[DATA FOR REVIEW Boundary: Start]
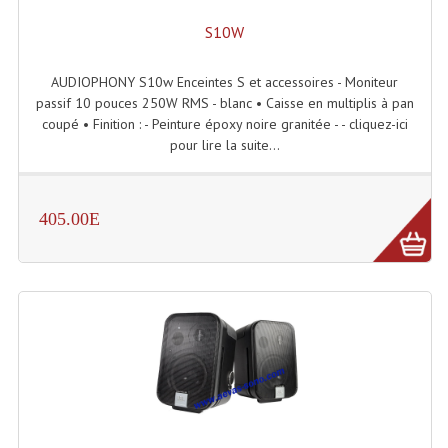
Projecteur Led Sur Batterie
S10W
Projecteurs À Leds D'extérieurs
AUDIOPHONY S10w Enceintes S et accessoires - Moniteur
Projecteurs Barres De Leds
passif 10 pouces 250W RMS - blanc • Caisse en multiplis à pan
coupé • Finition : - Peinture époxy noire granitée - - cliquez-ici
Projecteurs Déco À Leds
pour lire la suite...
Projecteurs Leds
Projecteurs Plafonniers Et Encastrés
405.00E
Projecteurs Théâtre Led
Projecteurs Traditionnels
Projecteurs Cycliodes
Projecteurs Découpes
Projecteurs Par : 16 À 64 Et Autres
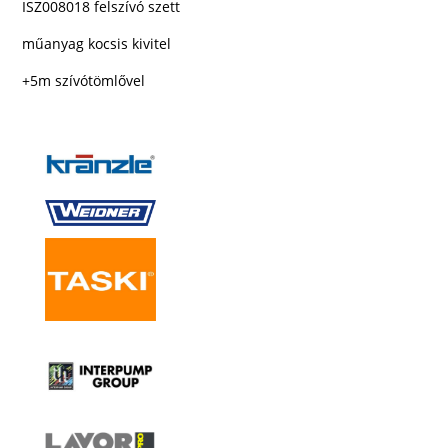
ISZ008018 felszívó szett
műanyag kocsis kivitel
+
5m szívótömlővel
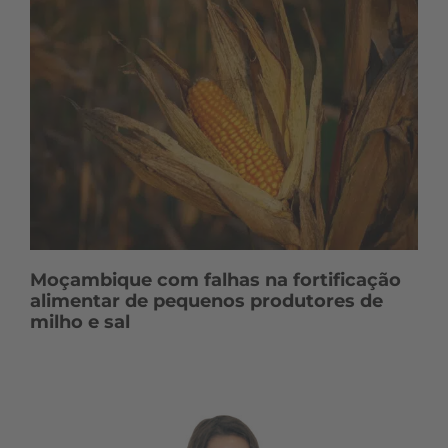
Moçambique com falhas na fortificação
alimentar de pequenos produtores de
milho e sal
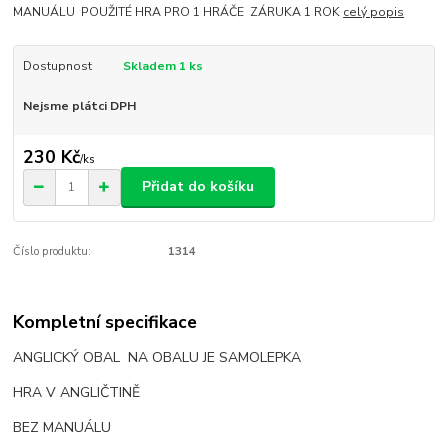
MANUÁLU POUŽITÉ HRA PRO 1 HRÁČE ZÁRUKA 1 ROK
celý popis
Dostupnost
Skladem 1 ks
Nejsme plátci DPH
230 Kč
/
ks
Přidat do košíku
Číslo produktu:
1314
Kompletní specifikace
ANGLICKÝ OBAL NA OBALU JE SAMOLEPKA
HRA V ANGLIČTINĚ
BEZ MANUÁLU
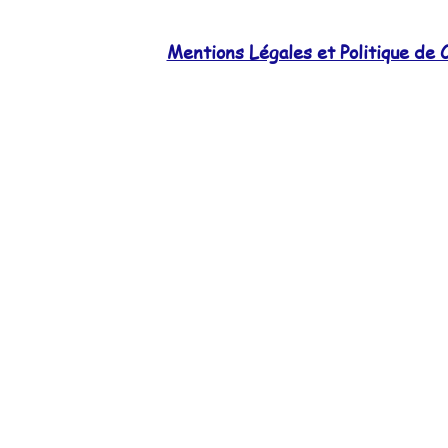
Mentions Légales et Politique de C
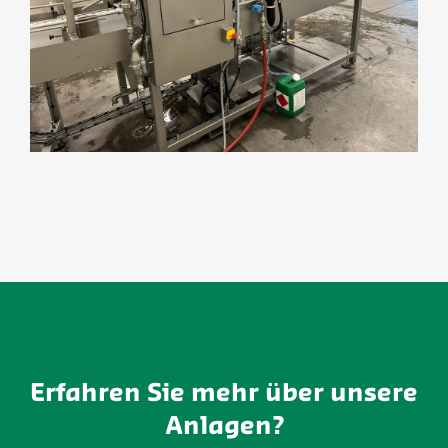
Erfahren Sie mehr über unsere
Anlagen?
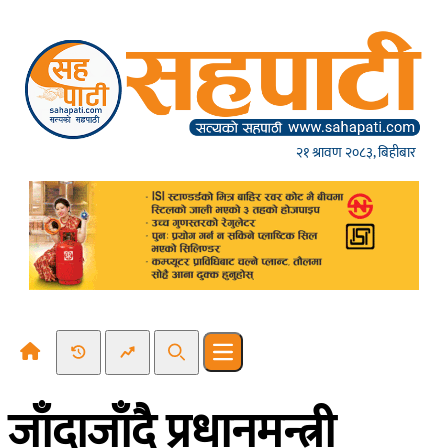
Skip to content
२१ श्रावण २०८३, बिहीबार
Recent News
Trending News
Search
Open main menu
जाँदाजाँदै प्रधानमन्त्री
[DATA FOR REVIEW Boundary: End]
TASK TO CARRY OUT: Please keep every line of the data the same when you reproduce it, and keep every picture out.

RESPONSE:
Projecteur Led Sur Batterie
S10W
Projecteurs À Leds D'extérieurs
AUDIOPHONY S10w Enceintes S et accessoires - Moniteur
Projecteurs Barres De Leds
passif 10 pouces 250W RMS - blanc • Caisse en multiplis à pan
coupé • Finition : - Peinture époxy noire granitée - - cliquez-ici
Projecteurs Déco À Leds
pour lire la suite...
Projecteurs Leds
Projecteurs Plafonniers Et Encastrés
405.00E
Projecteurs Théâtre Led
Projecteurs Traditionnels
Projecteurs Cycliodes
Projecteurs Découpes
Projecteurs Par : 16 À 64 Et Autres
ISZ008018 felszívó szett
műanyag kocsis kivitel
+
5m szívótömlővel
Moçambique com falhas na fortificação
alimentar de pequenos produtores de
milho e sal
MANUÁLU POUŽITÉ HRA PRO 1 HRÁČE ZÁRUKA 1 ROK
celý popis
Dostupnost
Skladem 1 ks
Nejsme plátci DPH
230 Kč
/
ks
Přidat do košíku
Číslo produktu:
1314
Kompletní specifikace
ANGLICKÝ OBAL NA OBALU JE SAMOLEPKA
HRA V ANGLIČTINĚ
BEZ MANUÁLU
Mentions Légales et Politique de C
Erfahren Sie mehr über unsere
Anlagen?
Skip to content
२१ श्रावण २०८३, बिहीबार
Recent News
Trending News
Search
Open main menu
जाँदाजाँदै प्रधानमन्त्री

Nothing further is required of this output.